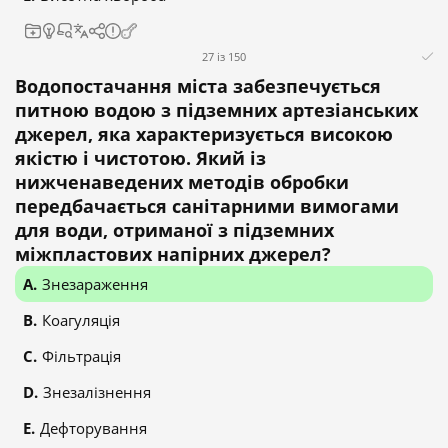
27 із 150
Водопостачання міста забезпечується
питною водою з підземних артезіанських
джерел, яка характеризується високою
якістю і чистотою. Який із
нижченаведених методів обробки
передбачається санітарними вимогами
для води, отриманої з підземних
міжпластових напірних джерел?
Знезараження
Коагуляція
Фільтрація
Знезалізнення
Дефторування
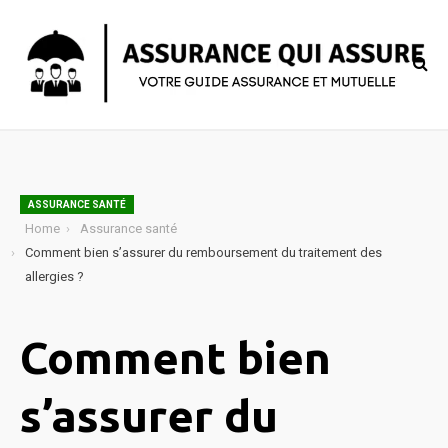
ASSURANCE SANTÉ
Home
Assurance santé
Comment bien s’assurer du remboursement du traitement des
allergies ?
Comment bien
s’assurer du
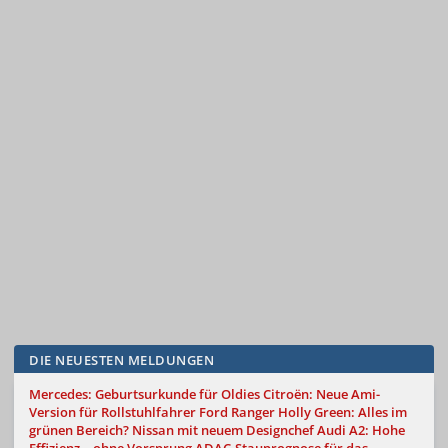
DIE NEUESTEN MELDUNGEN
Mercedes: Geburtsurkunde für Oldies
Citroën: Neue Ami-
Version für Rollstuhlfahrer
Ford Ranger Holly Green: Alles im
grünen Bereich?
Nissan mit neuem Designchef
Audi A2: Hohe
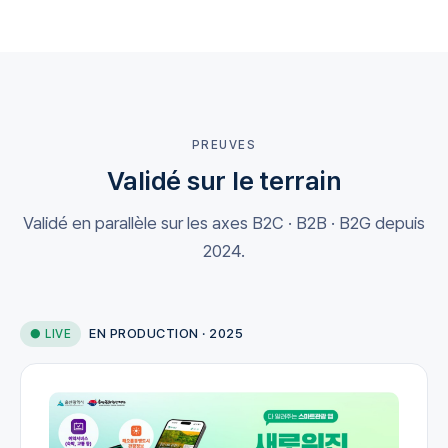
PREUVES
Validé sur le terrain
Validé en parallèle sur les axes B2C · B2B · B2G depuis
2024.
EN PRODUCTION · 2025
● LIVE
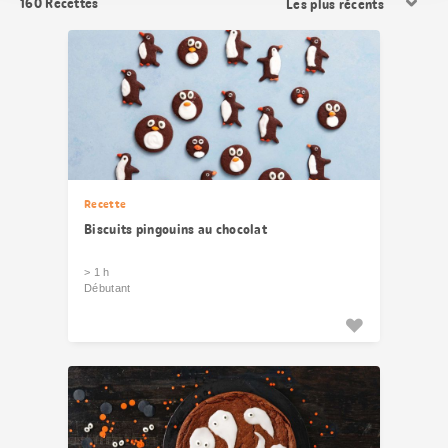
160
Recettes
les
résultats
Recette
Biscuits pingouins au chocolat
> 1 h
Débutant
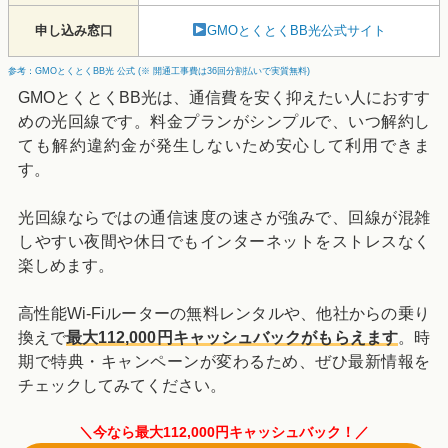
申し込み窓口
GMOとくとくBB光公式サイト
参考：GMOとくとくBB光 公式 (※ 開通工事費は36回分割払いで実質無料)
GMOとくとくBB光は、通信費を安く抑えたい人におすす
めの光回線です。料金プランがシンプルで、いつ解約し
ても解約違約金が発生しないため安心して利用できま
す。
光回線ならではの通信速度の速さが強みで、回線が混雑
しやすい夜間や休日でもインターネットをストレスなく
楽しめます。
高性能Wi-Fiルーターの無料レンタルや、他社からの乗り
換えで
最大112,000円キャッシュバックがもらえます
。時
期で特典・キャンペーンが変わるため、ぜひ最新情報を
チェックしてみてください。
＼今なら最大112,000円キャッシュバック！／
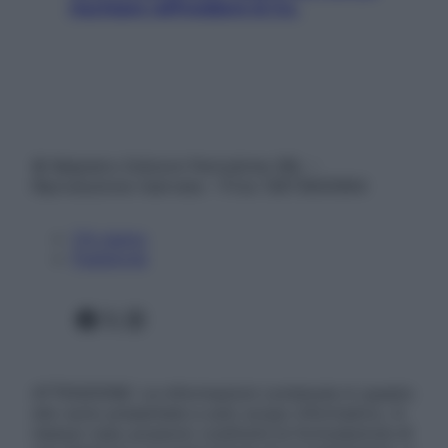
rischiare raffreddore & Co.
© Belpietro Edizioni Periodiche SRL –
Riproduzione riservata – P.Iva 13673600964
Chi siamo
Pubblicità
Facebook
X
Instagram
ATTENZIONE: Le informazioni contenute in questo
sito sono presentate a solo scopo informativo, in
nessun caso possono costituire la formulazione di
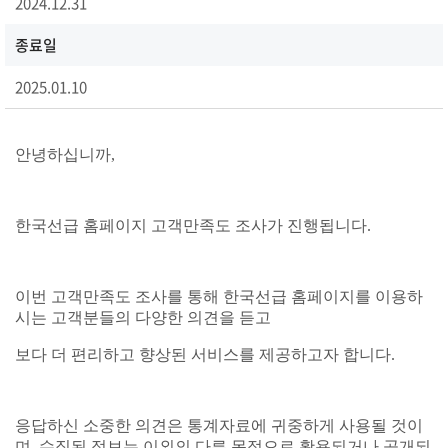
2024.12.31
종료일
2025.01.10
안녕하십니까,
한국선급 홈페이지 고객만족도 조사가 진행됩니다.
이번 고객만족도 조사를 통해 한국선급 홈페이지를 이용하
시는 고객분들의 다양한 의견을 듣고
보다 더 편리하고 향상된 서비스를 제공하고자 합니다.
응답하신 소중한 의견은 통계자료에 귀중하게 사용될 것이
며, 수집된 정보는 이외의 다른 목적으로 활용되거나 공개되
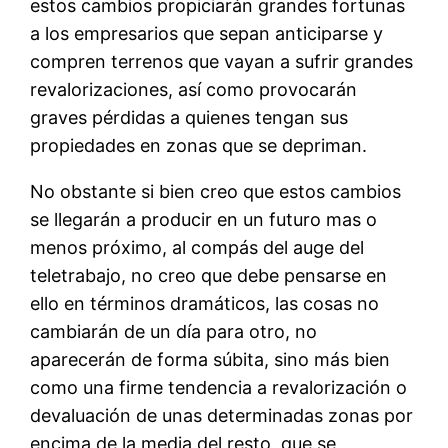
estos cambios propiciarán grandes fortunas
a los empresarios que sepan anticiparse y
compren terrenos que vayan a sufrir grandes
revalorizaciones, así como provocarán
graves pérdidas a quienes tengan sus
propiedades en zonas que se depriman.
No obstante si bien creo que estos cambios
se llegarán a producir en un futuro mas o
menos próximo, al compás del auge del
teletrabajo, no creo que debe pensarse en
ello en términos dramáticos, las cosas no
cambiarán de un día para otro, no
aparecerán de forma súbita, sino más bien
como una firme tendencia a revalorización o
devaluación de unas determinadas zonas por
encima de la media del resto, que se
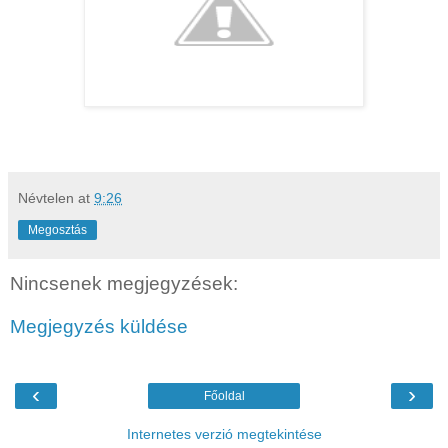
Névtelen
at
9:26
Megosztás
Nincsenek megjegyzések:
Megjegyzés küldése
‹
›
Főoldal
Internetes verzió megtekintése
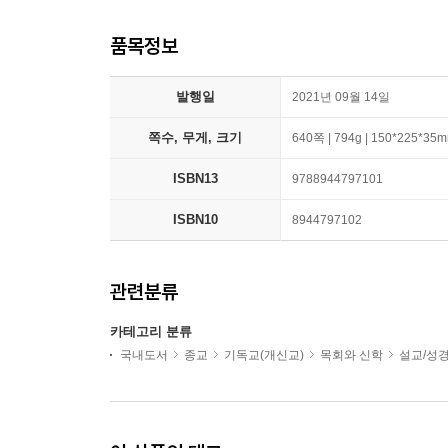
품목정보
발행일
2021년 09월 14일
쪽수, 무게, 크기
640쪽 | 794g | 150*225*35
ISBN13
9788944797101
ISBN10
8944797102
관련분류
카테고리 분류
국내도서
종교
기독교(개신교)
목회와 신학
설교/성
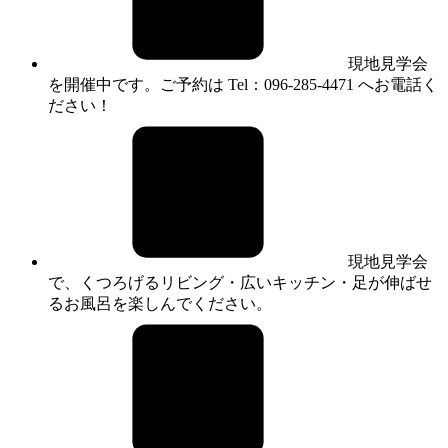
現地見学会
を開催中です。ご予約は Tel：096-285-4471 へお電話く
ださい！
現地見学会
で、くつろげるリビング・広いキッチン・足が伸ばせ
るお風呂を楽しんでください。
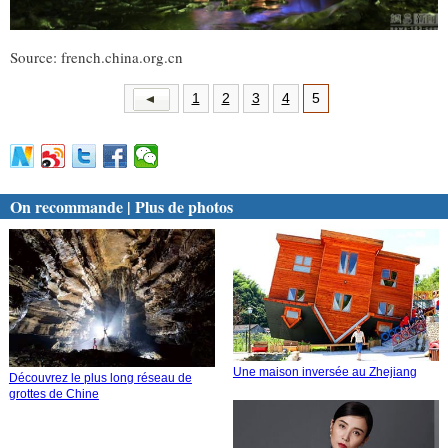
Source: french.china.org.cn
1
2
3
4
5
On recommande | Plus de photos
Une maison inversée au Zhejiang
Découvrez le plus long réseau de
grottes de Chine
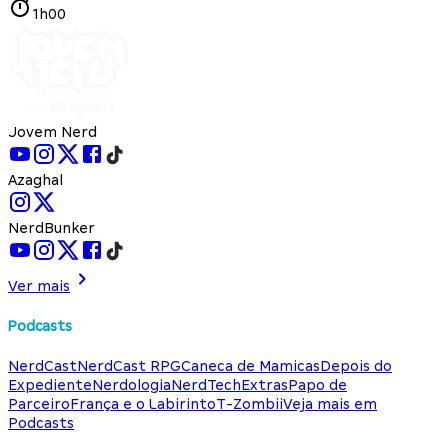
1h00
Jovem Nerd
Azaghal
NerdBunker
Ver mais
Podcasts
NerdCast
NerdCast RPG
Caneca de Mamicas
Depois do
Expediente
Nerdologia
NerdTech
Extras
Papo de
Parceiro
França e o Labirinto
T-Zombii
Veja mais em
Podcasts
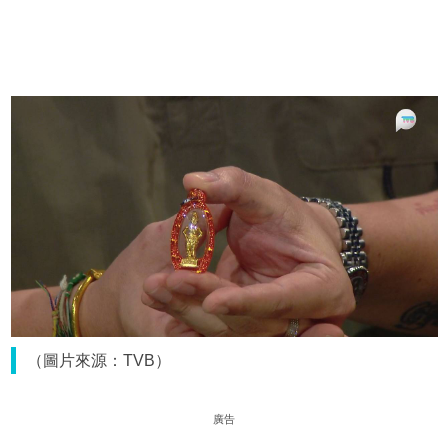
（圖片來源：TVB）
廣告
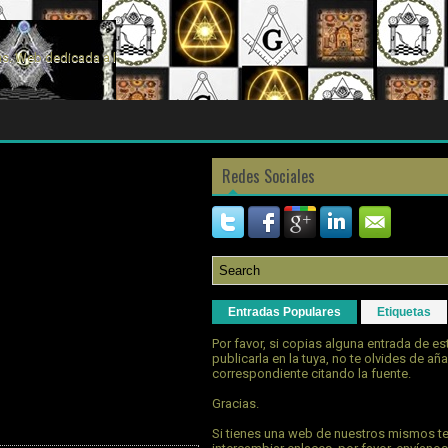
s. Web dedicada a la
Redes Sociales
Entradas Populares
Etiquetas
Por favor, si copias alguna entrada de e
publicarla en la tuya, no te olvides de aña
correspondiente citando la fuente.
Gracias.
Si tienes una web de nuestros mismos t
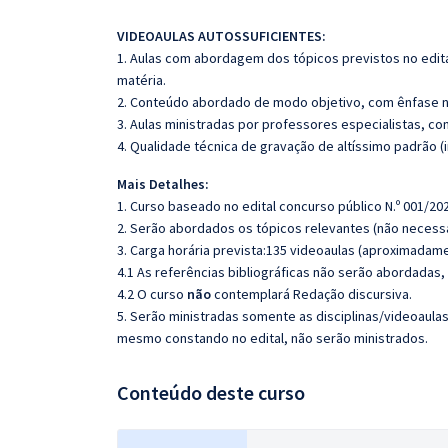
VIDEOAULAS AUTOSSUFICIENTES:
1. Aulas com abordagem dos tópicos previstos no edita
matéria.
2. Conteúdo abordado de modo objetivo, com ênfase n
3. Aulas ministradas por professores especialistas, co
4. Qualidade técnica de gravação de altíssimo padrão 
Mais Detalhes:
1. Curso baseado no edital concurso público N.º 001/202
2. Serão abordados os tópicos relevantes (não necessa
3. Carga horária prevista:135 videoaulas (aproximadame
4.1 As referências bibliográficas não serão abordadas,
4.2 O curso
não
contemplará Redação discursiva.
5. Serão ministradas somente as disciplinas/videoaula
mesmo constando no edital, não serão ministrados.
Conteúdo deste curso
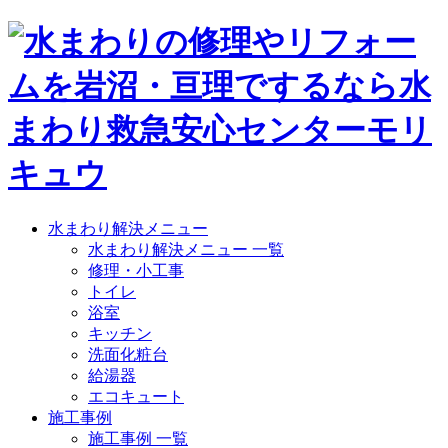
水まわり解決メニュー
水まわり解決メニュー 一覧
修理・小工事
トイレ
浴室
キッチン
洗面化粧台
給湯器
エコキュート
施工事例
施工事例 一覧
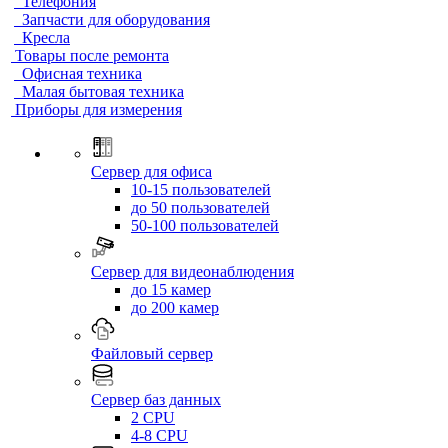
Телефония
Запчасти для оборудования
Кресла
Товары после ремонта
Офисная техника
Малая бытовая техника
Приборы для измерения
Сервер для офиса
10-15 пользователей
до 50 пользователей
50-100 пользователей
Сервер для видеонаблюдения
до 15 камер
до 200 камер
Файловый сервер
Сервер баз данных
2 CPU
4-8 CPU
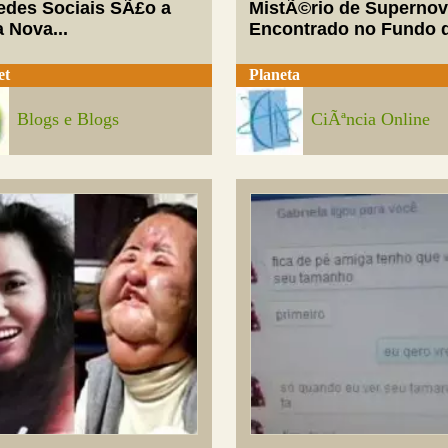
edes Sociais SÃ£o a
MistÃ©rio de Superno
 Nova...
Encontrado no Fundo d
et
Planeta
Blogs e Blogs
CiÃªncia Online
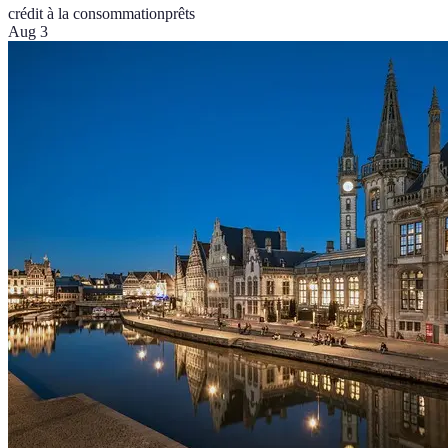
crédit à la consommation
prêts
Aug 3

+-------+

**What to work on**
In the records above, collect each line with "como".

**Response to this exercise**
revalorizaciones, así como provocarán
como una firme tendencia a revalorización o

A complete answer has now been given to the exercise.